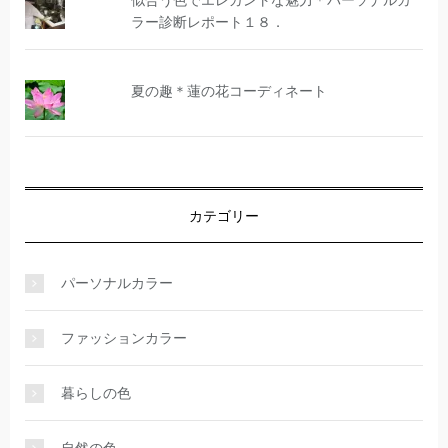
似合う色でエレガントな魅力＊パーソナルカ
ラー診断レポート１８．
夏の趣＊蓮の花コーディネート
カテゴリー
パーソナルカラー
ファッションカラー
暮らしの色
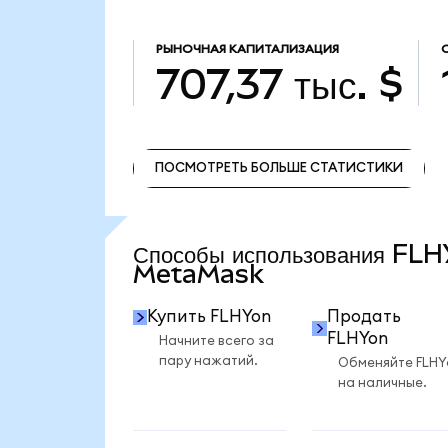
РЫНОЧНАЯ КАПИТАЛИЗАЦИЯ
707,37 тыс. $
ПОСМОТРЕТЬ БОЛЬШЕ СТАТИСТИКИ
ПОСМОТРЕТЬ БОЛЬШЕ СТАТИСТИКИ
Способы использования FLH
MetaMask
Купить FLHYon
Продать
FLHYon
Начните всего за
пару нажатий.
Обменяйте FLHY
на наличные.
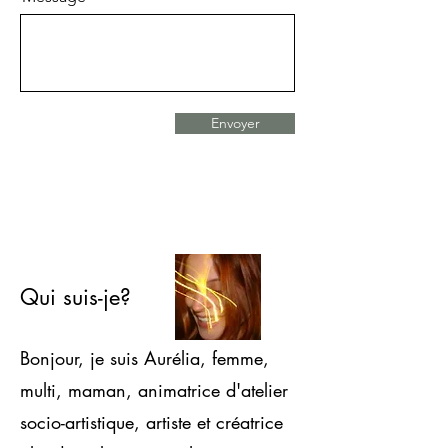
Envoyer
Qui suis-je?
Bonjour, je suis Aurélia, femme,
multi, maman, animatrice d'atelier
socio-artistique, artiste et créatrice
○ ○ ○ ○ ○ ○ ○
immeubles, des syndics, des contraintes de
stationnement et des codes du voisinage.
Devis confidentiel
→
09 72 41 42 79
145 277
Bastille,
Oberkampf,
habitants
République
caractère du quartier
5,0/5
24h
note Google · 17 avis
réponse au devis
○ ○ ○ ○ ○ ○ ○
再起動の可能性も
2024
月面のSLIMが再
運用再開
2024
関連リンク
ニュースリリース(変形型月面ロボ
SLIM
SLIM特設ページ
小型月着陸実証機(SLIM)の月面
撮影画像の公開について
○ ○ ○ ○ ○ ○ ○
Going by the data above, give back only the lines from the one containing "似合う色でエレガントな魅力＊パーソナルカ" through the one containing "socio-artistique, artiste et créatrice", exactly as they stand, both ends included and no images.

似合う色でエレガントな魅力＊パーソナルカ
ラー診断レポート１８．
夏の趣＊蓮の花コーディネート
カテゴリー
パーソナルカラー
ファッションカラー
暮らしの色
РЫНОЧНАЯ КАПИТАЛИЗАЦИЯ
707,37 тыс. $
ПОСМОТРЕТЬ БОЛЬШЕ СТАТИСТИКИ
ПОСМОТРЕТЬ БОЛЬШЕ СТАТИСТИКИ
Способы использования FLH
MetaMask
Купить FLHYon
Продать
FLHYon
Начните всего за
пару нажатий.
Обменяйте FLHY
на наличные.
Envoyer
Qui suis-je?
Bonjour, je suis Aurélia, femme,
multi, maman, animatrice d'atelier
socio-artistique, artiste et créatrice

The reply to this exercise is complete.